La settimana che sta per concludersi non sarà archiviata per la scissione del Movimento 5 Stelle con l’addio di Luigi Di Maio. No, quello è avanspettacolo di terza categoria. Sarà ricordata per la ben più seria contrapposizione tra Flavio Briatore e i pizzaioli napoletani. Oggetto del contendere: chi fa meglio la pizza! All’infuori della sfera religiosa, in Italia l’aggettivo “sacro” può essere accostato solamente a due sostantivi: il cibo e il calcio. Tutto il resto non conta mai davvero a sufficienza.

Ora, l’imprenditore cuneese ha avuto il coraggio di buttarsi in un business considerato prerogativa esclusiva di una specifica categoria di una specifica area d’Italia. E ha altresì infranto il tabù della pizza napoletana, definendola meno buona di quella sfornata nei suoi ristoranti. “La pizza buona non la fanno solo a Napoli”, ha spiegato.

Briatore ha infranto qualche tabù

Queste parole, condivisibili o meno, appaiono sacrileghe in un paese come il nostro fondato sul corporativismo, cioè su caste chiuse e spesso dinastiche. Certi mestieri non ammettono concorrenza all’infuori di una cerchia ristretta e magari si tramandano di padre in figlio. Infine, Briatore ha avuto l’ardire di mettere in dubbio la bravura dei napoletani. E al Sud, bisogna ammetterlo, esiste un certo sotto-pensiero diffuso per cui solo i meridionali sarebbero in grado di cucinare bene, accoglienti con gli altri, ecc.

Briatore ha spazzato via questa retorica con un paio di frasi.

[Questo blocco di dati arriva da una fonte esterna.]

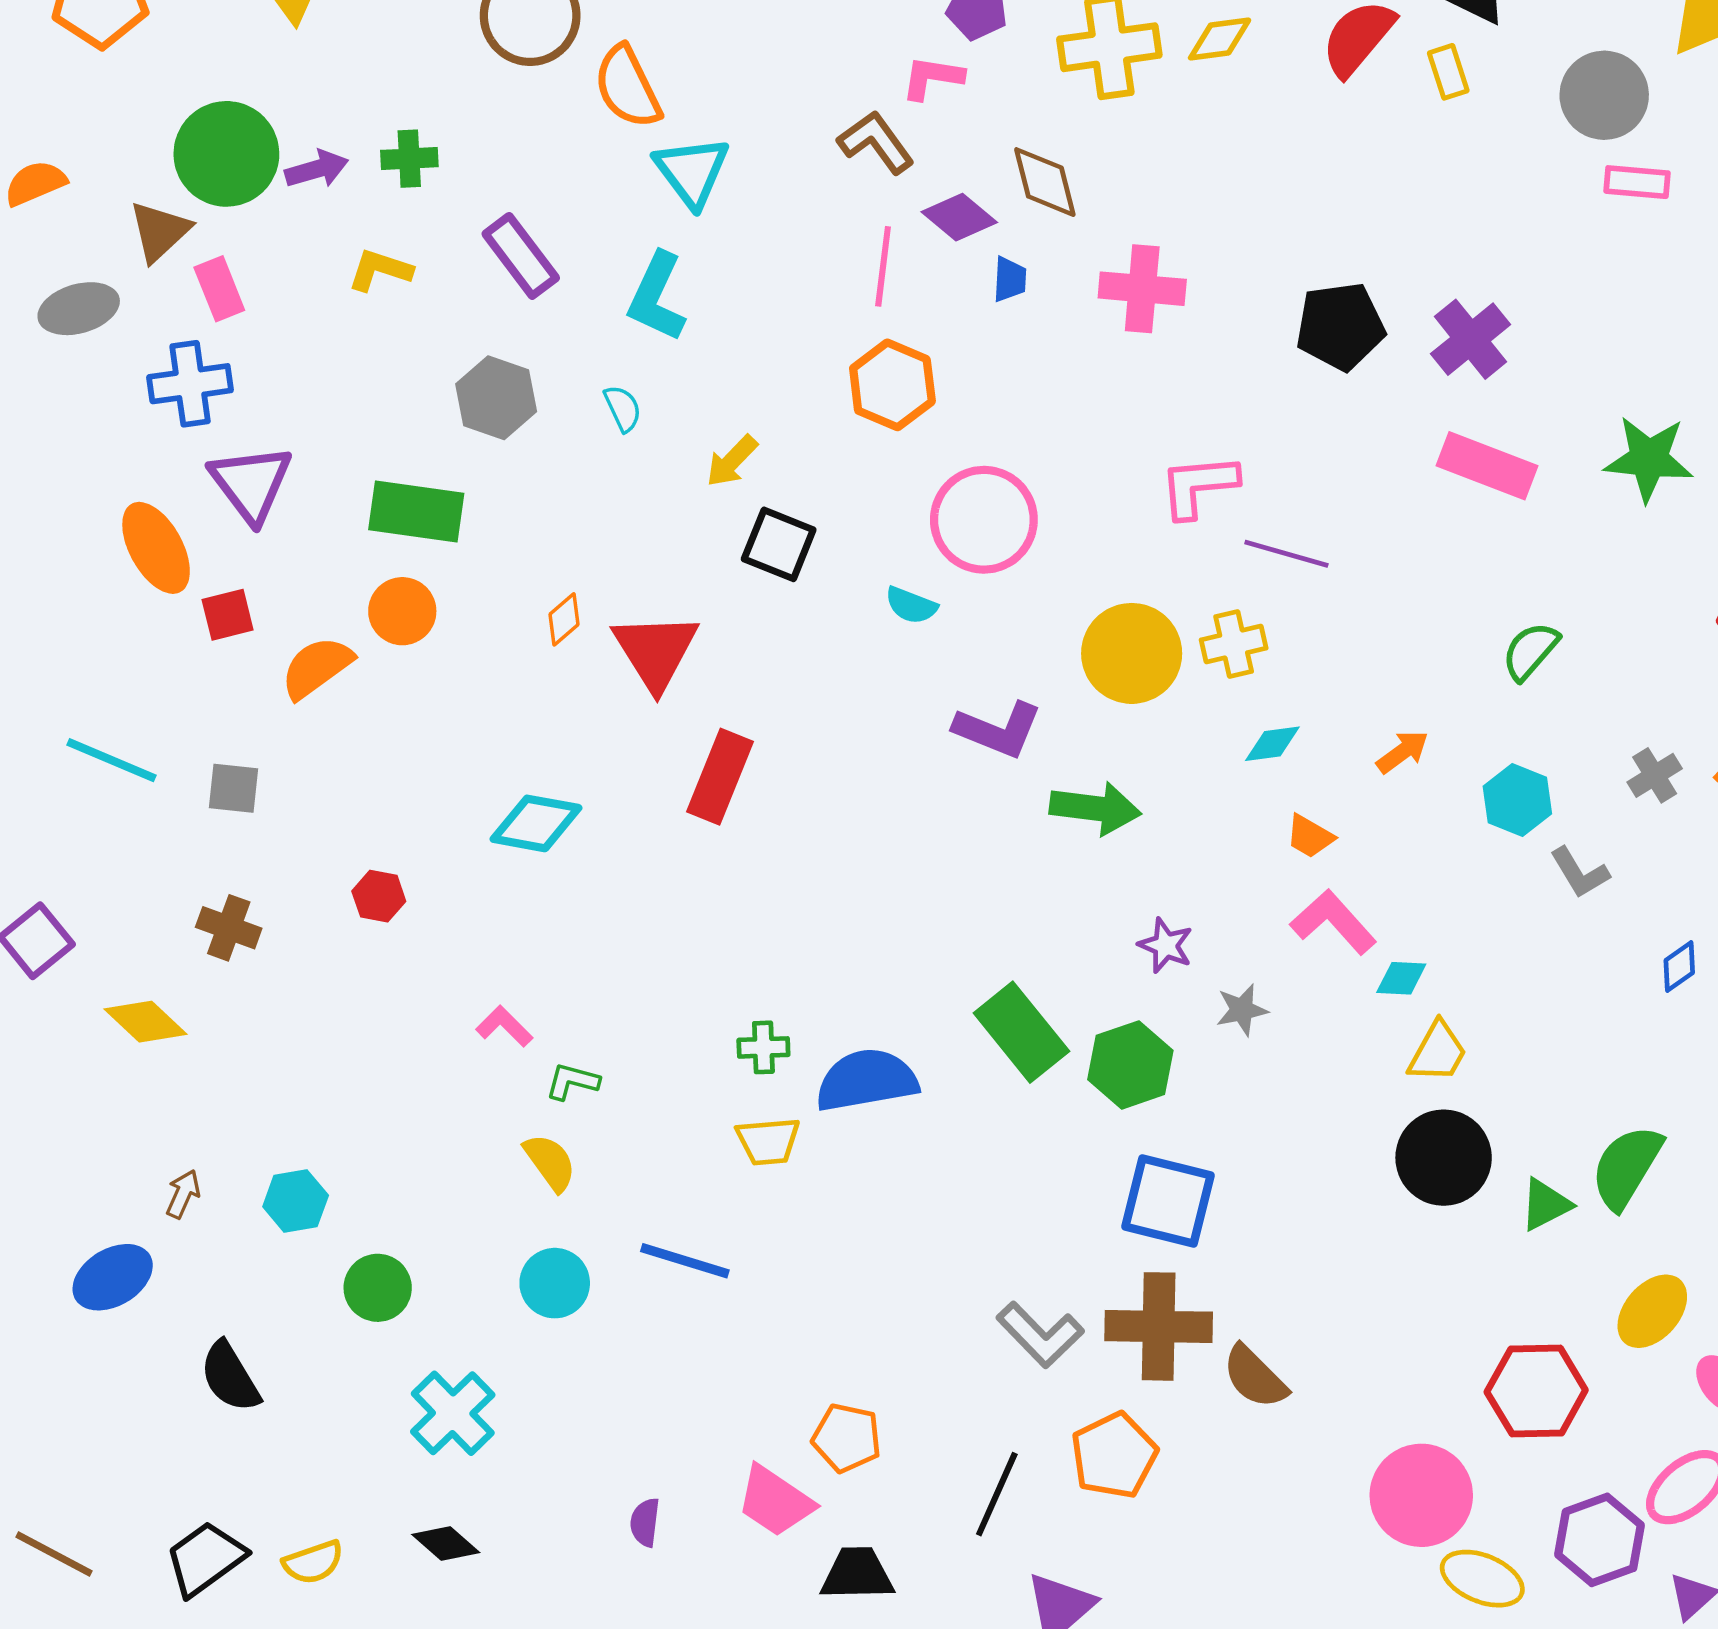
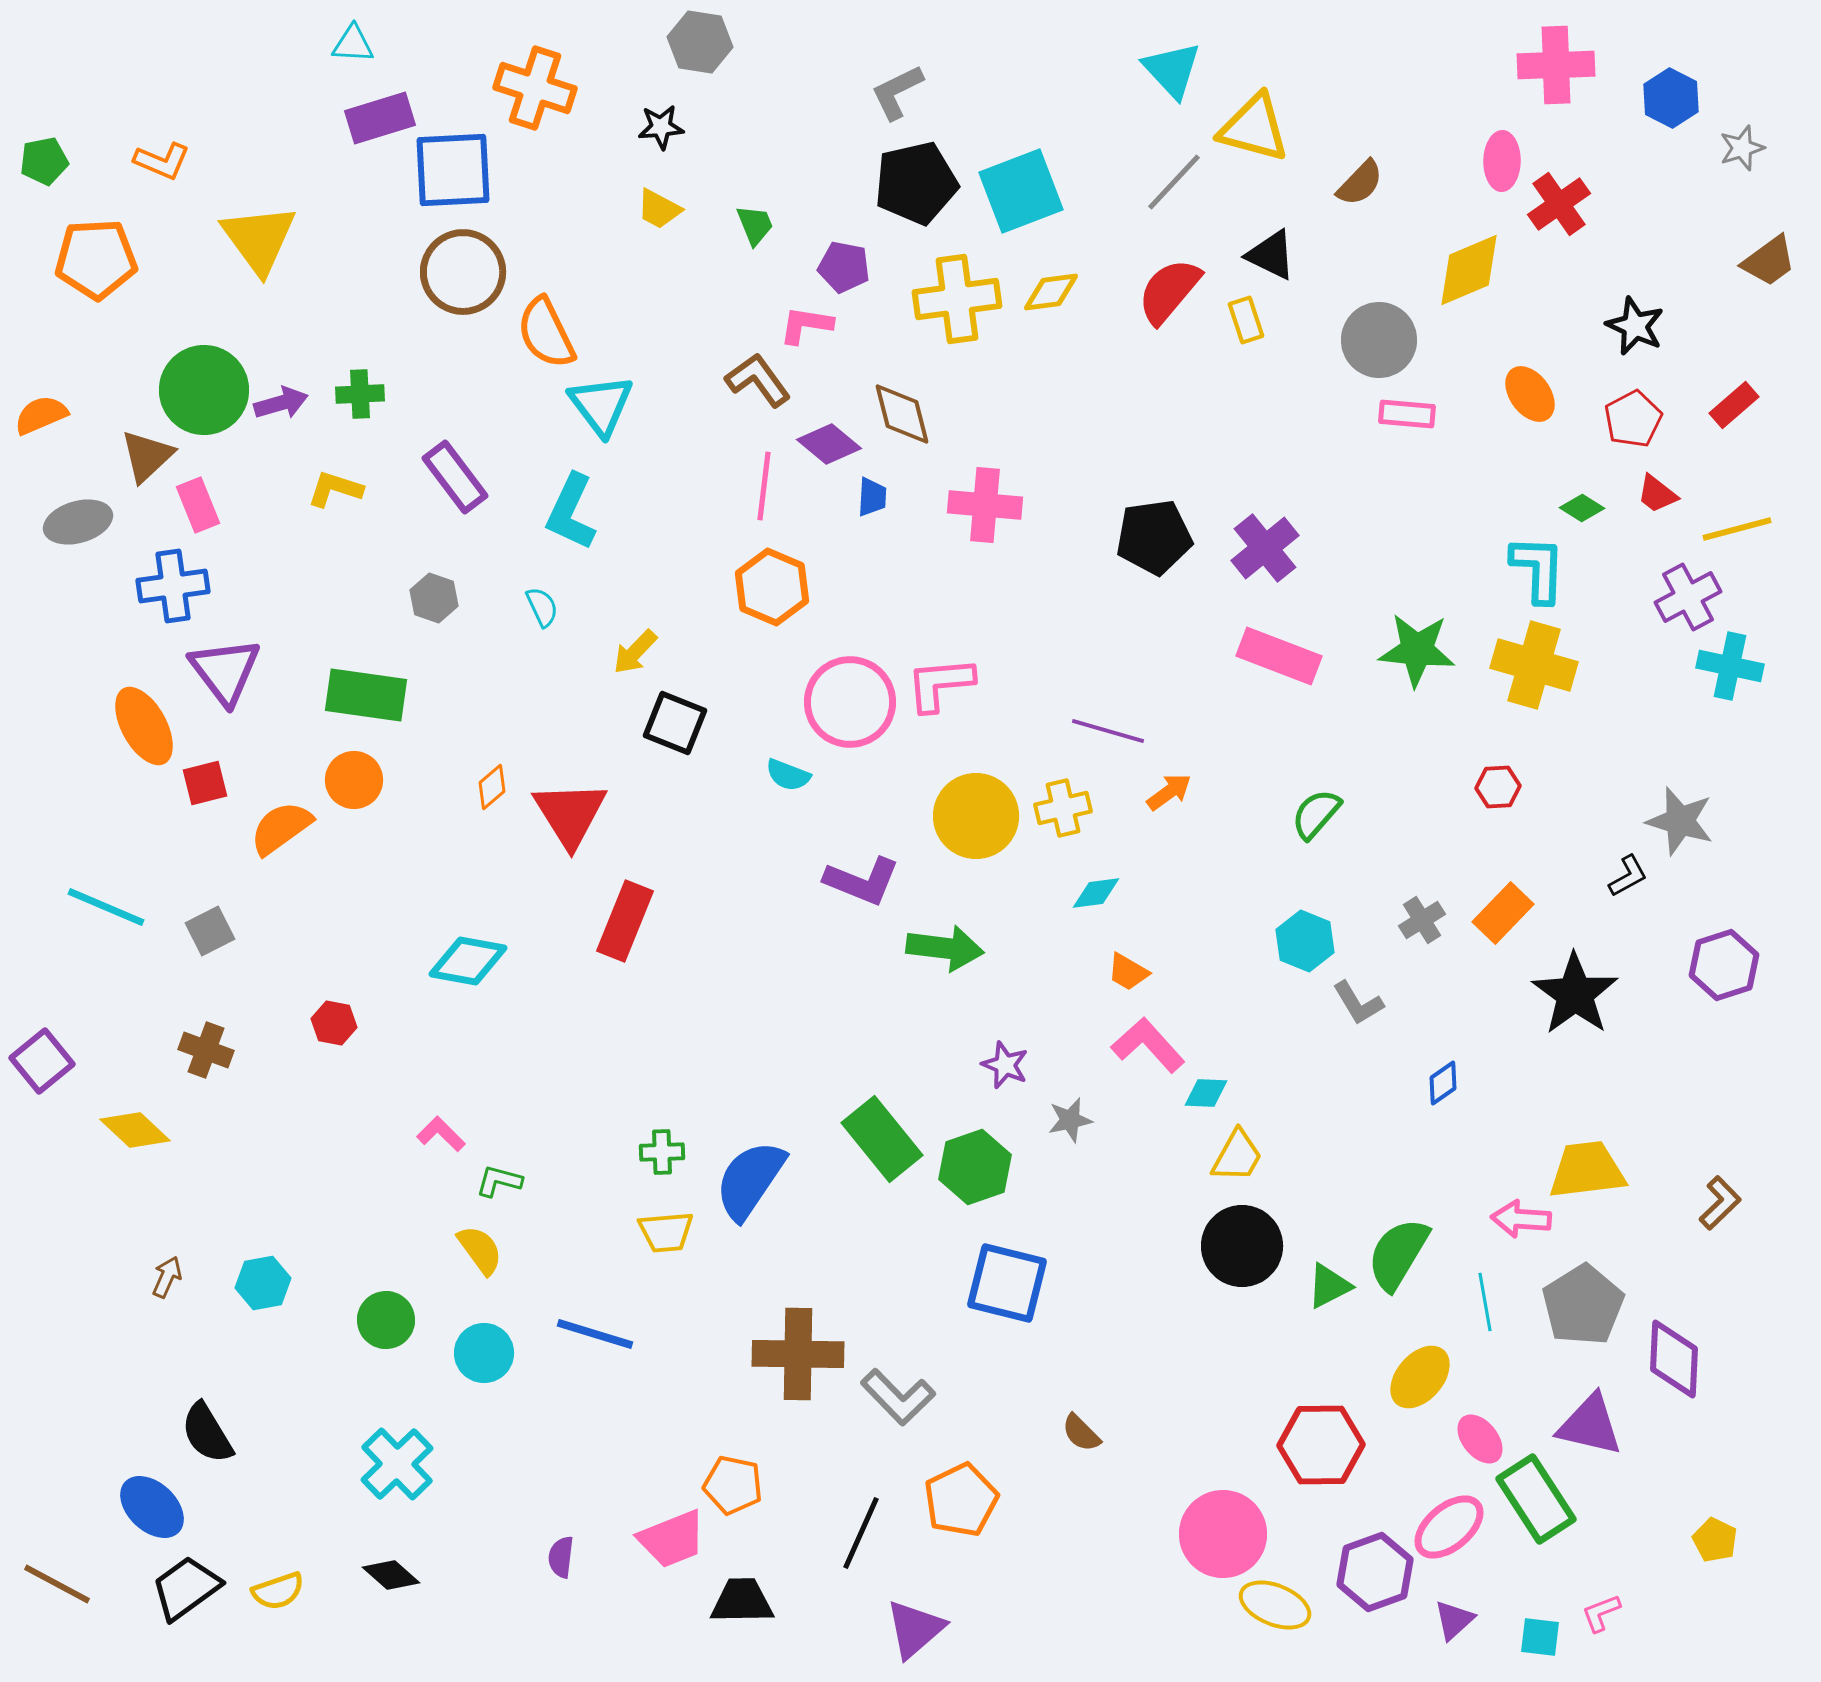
gray hexagon: (496, 398) -> (434, 598), size x0.7
pink L-shape: (1198, 486) -> (940, 684), moved
orange arrow: (1403, 752) -> (1169, 792), moved
gray square: (233, 788) -> (210, 931), turned -33
blue semicircle: (867, 1080) -> (750, 1180), turned -46
blue ellipse: (113, 1277) -> (152, 1507), moved, turned 74
green circle: (378, 1288) -> (386, 1320), moved
brown cross: (1159, 1326) -> (798, 1354), moved
brown semicircle: (1255, 1377) -> (1081, 1433), size x0.7
pink trapezoid: (775, 1501) -> (672, 1539), turned -56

Non è detto che abbia ragione, perché sarà solo il mercato a stabilirlo. Se i suoi ristoranti reggeranno il business e produrranno utili, bisognerà che i pizzaioli napoletani o di ogni altra parte d’Italia se ne facciano una ragione. Ma l’imprenditore un merito lo avuto indubbiamente, comunque andrà a finire questo confronto: ha acceso i fari sui costi dei ristoranti italiani, i quali non sempre giustificherebbero certi prezzi “popolari”, specie nel Meridione.

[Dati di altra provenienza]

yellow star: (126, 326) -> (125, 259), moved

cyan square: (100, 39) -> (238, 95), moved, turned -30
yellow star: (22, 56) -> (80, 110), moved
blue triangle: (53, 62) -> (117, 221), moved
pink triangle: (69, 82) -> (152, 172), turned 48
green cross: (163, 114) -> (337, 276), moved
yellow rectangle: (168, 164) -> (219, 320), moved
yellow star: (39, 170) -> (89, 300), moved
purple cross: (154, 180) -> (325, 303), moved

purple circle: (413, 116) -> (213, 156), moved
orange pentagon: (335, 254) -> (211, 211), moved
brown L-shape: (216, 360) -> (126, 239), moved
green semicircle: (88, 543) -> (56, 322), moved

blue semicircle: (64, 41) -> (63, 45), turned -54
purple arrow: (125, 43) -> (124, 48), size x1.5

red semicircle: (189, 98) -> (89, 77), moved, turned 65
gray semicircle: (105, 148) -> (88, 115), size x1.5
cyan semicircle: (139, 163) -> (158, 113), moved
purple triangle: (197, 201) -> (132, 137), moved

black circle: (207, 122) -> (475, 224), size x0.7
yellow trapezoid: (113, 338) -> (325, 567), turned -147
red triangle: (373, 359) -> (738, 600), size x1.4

Saranno frutto di evasione fiscale, lavoro nero, retribuzioni da fame o di materie prime non eccelse? Chi lo sa.

Questione di nicchie di mercato

Di certo, qualcosa a volte non quadra. Non che una pizza Margherita debba costare necessariamente i 14 euro richiesti al Crazy Pizza di Briatore. Quel prezzo fa riferimento a un segmento di clientela che non è di massa. Ed anche questo è bene che i pizzaioli napoletani capiscano. Esistono nicchie di mercato differenti e che non vanno giudicate. Esse dipendono da caratteristiche socio-culturali ed economiche. Non tutti desiderano mangiare la pizza da zio Gino sotto casa, dove magari si mangia benissimo e per poco. C’è chi preferisce sedere in un locale più esclusivo, assaporare piatti gourmet, anche solo per il gusto di fare il figo sui social.

“Meno male che esistono gli stupidi”, “solo uno cafone arricchito può mangiare da Briatore”. Frasi come queste sono il male della ristorazione italiana. I clienti si rispettano, anche quando si rivolgono alla concorrenza. Non si tratta di essere stupidi o intelligenti – chi giudica e secondo quali criteri? – bensì di sapere apparecchiare un’offerta che soddisfi ogni fetta della domanda. E’ così che funziona il libero mercato. Briatore non punta la pistola ai passanti per farli entrare nei suoi locali. Chi lo fa, sa di spendere qualcosina in più, forse neppure per la qualità della pizza in sé, quanto per l’esperienza che gli viene fatta vivere. Del resto, gran parte del Made in Italy si fonda sul lusso. E il lusso per definizione è di nicchia, ma non per questo lo definiamo un mercato per stupidi. Ognuno faccia il proprio mestiere con gli ingredienti e la passione che vuole, e lasci che gli altri facciano il loro. C’è spazio per tutti. Abbasso il corporativismo e viva il libero mercato!